(Data to examine begins)

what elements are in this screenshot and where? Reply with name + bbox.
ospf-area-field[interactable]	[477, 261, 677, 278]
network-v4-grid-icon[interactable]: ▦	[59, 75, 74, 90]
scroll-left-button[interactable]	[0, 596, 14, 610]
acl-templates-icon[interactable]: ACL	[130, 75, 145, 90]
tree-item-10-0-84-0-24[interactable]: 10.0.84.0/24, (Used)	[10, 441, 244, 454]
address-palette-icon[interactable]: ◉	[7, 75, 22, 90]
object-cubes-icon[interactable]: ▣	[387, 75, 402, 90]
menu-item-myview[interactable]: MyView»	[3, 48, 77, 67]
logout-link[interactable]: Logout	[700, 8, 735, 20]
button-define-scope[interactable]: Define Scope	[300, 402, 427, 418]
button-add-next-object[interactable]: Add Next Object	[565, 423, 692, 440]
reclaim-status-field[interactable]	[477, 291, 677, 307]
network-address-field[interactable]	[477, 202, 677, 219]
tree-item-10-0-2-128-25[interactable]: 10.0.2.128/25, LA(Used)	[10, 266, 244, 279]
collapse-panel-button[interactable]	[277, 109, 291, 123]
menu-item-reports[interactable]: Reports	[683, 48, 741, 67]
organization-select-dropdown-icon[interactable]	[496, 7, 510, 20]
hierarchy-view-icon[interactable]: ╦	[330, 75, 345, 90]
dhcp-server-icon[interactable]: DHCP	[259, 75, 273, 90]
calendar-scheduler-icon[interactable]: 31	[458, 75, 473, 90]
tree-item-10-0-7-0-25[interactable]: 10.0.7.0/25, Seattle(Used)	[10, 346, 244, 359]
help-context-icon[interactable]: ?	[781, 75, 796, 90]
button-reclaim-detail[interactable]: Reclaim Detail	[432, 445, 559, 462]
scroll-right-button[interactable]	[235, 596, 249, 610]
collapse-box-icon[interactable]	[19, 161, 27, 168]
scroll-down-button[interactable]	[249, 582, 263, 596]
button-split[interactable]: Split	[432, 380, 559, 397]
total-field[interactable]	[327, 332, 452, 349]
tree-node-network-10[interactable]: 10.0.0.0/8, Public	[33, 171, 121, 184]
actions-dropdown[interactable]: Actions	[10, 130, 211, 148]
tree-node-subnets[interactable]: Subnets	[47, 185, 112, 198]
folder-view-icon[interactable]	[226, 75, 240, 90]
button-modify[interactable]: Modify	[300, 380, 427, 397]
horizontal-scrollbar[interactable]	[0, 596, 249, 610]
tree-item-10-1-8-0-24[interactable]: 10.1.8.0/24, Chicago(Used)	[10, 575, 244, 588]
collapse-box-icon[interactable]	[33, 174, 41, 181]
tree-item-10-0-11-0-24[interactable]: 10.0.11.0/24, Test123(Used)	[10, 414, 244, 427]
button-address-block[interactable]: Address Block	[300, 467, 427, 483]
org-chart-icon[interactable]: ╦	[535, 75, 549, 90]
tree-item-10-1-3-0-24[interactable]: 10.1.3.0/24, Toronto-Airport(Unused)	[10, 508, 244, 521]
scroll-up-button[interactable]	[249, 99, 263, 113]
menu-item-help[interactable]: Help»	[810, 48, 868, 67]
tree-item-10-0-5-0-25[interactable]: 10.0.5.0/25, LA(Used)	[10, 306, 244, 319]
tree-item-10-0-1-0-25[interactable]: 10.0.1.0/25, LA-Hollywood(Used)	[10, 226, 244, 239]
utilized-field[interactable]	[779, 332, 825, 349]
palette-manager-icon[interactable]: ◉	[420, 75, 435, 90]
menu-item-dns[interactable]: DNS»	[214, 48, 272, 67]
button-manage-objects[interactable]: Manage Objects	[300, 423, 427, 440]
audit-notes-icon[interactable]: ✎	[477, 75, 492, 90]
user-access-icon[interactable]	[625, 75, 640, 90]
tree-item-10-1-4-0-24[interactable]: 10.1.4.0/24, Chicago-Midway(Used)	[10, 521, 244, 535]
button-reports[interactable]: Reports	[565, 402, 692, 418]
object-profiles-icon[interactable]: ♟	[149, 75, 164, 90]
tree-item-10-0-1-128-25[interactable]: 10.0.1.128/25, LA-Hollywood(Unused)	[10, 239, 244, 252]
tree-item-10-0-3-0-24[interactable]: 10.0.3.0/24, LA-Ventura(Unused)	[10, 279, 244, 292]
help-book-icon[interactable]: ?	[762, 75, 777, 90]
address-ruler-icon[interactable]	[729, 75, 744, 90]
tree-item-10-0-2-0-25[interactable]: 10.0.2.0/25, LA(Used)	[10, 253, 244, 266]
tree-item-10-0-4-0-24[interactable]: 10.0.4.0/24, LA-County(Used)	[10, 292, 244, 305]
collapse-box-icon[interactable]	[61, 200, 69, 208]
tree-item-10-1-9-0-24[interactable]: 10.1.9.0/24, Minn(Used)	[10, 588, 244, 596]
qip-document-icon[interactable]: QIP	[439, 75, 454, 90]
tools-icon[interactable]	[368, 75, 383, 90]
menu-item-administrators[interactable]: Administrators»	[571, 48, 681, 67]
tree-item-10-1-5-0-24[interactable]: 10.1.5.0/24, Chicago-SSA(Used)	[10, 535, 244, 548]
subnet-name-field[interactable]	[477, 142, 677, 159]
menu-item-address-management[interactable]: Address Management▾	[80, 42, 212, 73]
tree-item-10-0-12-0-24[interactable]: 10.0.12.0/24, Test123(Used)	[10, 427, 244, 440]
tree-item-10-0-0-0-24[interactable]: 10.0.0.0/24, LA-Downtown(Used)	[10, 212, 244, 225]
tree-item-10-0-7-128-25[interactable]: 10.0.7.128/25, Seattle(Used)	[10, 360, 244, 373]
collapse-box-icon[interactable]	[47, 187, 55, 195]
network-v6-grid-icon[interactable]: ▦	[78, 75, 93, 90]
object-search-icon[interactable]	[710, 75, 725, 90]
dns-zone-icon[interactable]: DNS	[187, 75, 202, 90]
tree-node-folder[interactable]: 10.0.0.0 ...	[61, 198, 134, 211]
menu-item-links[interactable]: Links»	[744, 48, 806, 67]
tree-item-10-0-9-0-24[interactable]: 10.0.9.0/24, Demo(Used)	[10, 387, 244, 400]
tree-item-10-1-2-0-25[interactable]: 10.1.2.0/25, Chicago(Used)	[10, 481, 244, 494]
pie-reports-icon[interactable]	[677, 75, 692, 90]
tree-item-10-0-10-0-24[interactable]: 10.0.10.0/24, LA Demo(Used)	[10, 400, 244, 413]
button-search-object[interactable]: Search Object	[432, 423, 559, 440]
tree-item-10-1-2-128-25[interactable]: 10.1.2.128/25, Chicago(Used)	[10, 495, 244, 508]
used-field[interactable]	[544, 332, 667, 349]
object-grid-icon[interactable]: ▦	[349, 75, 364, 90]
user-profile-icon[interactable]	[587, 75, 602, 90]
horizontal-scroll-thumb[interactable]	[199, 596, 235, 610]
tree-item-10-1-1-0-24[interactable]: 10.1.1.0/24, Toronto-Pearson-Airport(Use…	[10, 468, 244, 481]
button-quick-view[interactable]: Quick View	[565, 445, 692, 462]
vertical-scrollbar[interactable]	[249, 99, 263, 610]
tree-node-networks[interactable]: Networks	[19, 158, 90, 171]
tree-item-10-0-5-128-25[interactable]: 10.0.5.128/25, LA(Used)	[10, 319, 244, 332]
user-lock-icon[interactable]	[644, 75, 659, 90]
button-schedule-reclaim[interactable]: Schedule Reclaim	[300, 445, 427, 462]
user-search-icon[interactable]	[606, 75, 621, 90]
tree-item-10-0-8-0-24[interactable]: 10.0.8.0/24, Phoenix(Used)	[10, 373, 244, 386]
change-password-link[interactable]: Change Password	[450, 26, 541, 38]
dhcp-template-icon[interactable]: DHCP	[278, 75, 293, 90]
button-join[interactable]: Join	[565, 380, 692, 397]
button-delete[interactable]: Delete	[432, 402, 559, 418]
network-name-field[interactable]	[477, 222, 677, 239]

(Data to examine ends)

Your goal >>
Figure out how many lines of the material above hold the word "dropdown", and answer with that number only.

Reply >>
2